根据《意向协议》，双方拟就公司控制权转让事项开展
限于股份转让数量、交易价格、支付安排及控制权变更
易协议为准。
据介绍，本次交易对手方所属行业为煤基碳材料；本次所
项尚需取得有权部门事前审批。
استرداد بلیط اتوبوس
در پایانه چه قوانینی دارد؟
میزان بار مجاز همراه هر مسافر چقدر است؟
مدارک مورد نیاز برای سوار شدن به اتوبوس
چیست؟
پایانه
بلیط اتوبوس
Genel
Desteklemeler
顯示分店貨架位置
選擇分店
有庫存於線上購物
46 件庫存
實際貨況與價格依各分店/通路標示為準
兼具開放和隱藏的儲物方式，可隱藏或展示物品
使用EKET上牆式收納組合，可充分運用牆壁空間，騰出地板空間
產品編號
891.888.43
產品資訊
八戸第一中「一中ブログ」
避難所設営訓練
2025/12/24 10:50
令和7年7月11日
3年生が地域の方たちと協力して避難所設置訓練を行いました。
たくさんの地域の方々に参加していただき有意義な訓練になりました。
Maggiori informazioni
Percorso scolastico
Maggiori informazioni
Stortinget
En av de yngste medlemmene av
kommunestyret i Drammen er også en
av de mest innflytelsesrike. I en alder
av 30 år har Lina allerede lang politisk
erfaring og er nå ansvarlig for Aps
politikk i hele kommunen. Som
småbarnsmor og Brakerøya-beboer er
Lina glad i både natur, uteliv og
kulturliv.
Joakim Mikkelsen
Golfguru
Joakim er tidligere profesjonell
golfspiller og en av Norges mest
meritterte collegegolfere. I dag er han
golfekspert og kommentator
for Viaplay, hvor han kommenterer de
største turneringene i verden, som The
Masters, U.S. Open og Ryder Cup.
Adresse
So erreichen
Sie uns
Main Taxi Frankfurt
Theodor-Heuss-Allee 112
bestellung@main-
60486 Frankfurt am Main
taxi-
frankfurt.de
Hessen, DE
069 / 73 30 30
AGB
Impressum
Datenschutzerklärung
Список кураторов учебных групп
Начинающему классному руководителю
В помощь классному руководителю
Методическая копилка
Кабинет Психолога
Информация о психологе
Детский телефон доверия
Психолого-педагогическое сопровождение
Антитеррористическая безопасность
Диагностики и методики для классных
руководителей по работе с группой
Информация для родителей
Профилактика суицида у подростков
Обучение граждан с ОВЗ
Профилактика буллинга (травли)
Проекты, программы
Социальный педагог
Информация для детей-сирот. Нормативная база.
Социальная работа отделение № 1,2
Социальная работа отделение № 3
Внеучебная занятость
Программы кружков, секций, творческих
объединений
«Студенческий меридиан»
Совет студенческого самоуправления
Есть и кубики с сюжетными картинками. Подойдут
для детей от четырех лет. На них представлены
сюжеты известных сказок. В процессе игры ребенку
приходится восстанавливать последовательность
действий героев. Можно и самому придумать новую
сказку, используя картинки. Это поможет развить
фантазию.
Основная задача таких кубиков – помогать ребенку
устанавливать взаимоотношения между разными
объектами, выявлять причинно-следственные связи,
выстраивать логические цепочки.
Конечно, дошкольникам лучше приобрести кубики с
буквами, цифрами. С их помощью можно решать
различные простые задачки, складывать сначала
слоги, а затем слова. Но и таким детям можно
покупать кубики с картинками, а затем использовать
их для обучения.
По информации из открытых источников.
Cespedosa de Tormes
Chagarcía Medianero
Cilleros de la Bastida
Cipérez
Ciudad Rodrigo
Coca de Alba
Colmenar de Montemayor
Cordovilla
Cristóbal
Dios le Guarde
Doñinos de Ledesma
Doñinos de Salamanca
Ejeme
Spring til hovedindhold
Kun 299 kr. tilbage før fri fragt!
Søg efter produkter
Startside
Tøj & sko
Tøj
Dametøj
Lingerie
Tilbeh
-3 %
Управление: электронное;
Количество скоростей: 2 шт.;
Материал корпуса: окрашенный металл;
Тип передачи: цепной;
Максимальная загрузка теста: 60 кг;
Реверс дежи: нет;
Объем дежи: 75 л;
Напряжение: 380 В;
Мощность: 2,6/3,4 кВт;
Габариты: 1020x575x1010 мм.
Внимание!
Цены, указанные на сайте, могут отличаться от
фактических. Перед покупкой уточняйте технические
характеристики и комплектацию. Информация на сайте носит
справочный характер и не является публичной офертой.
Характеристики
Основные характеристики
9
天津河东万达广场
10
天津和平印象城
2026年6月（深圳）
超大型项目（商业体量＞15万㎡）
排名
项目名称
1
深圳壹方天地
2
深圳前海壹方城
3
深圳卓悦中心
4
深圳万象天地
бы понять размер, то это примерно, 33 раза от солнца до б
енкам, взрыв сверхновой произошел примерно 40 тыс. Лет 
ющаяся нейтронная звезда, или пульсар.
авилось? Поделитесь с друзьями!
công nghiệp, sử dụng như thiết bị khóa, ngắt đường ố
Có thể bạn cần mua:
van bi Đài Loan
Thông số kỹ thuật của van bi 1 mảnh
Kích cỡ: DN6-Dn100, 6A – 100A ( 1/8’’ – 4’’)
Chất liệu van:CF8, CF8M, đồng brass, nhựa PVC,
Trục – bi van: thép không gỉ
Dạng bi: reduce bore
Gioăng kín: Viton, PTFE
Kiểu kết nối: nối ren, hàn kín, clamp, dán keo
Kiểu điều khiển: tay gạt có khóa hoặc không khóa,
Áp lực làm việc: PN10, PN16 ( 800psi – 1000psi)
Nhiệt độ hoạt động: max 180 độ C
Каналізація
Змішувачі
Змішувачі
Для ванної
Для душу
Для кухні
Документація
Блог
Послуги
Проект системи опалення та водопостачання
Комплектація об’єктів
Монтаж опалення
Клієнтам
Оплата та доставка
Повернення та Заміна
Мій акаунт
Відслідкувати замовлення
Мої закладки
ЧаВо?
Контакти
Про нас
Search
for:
■ ■ ■ ■
- _Task goal_:
The output should consist only of the lines from the one with "Повернення та Заміна" through the final line of the records above, exactly.

- _Reply_:
Повернення та Заміна
Мій акаунт
Відслідкувати замовлення
Мої закладки
ЧаВо?
Контакти
Про нас
Search
for:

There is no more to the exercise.